- _Prompt_
Please output the following records exactly. Leave every image out.

---------- Dataset

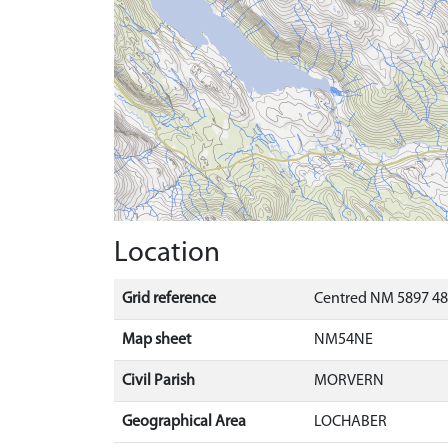
Location
Grid reference
Centred NM 5897 48
Map sheet
NM54NE
Civil Parish
MORVERN
Geographical Area
LOCHABER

--------------------

- _Answer section_
Location
Grid reference
Centred NM 5897 48
Map sheet
NM54NE
Civil Parish
MORVERN
Geographical Area
LOCHABER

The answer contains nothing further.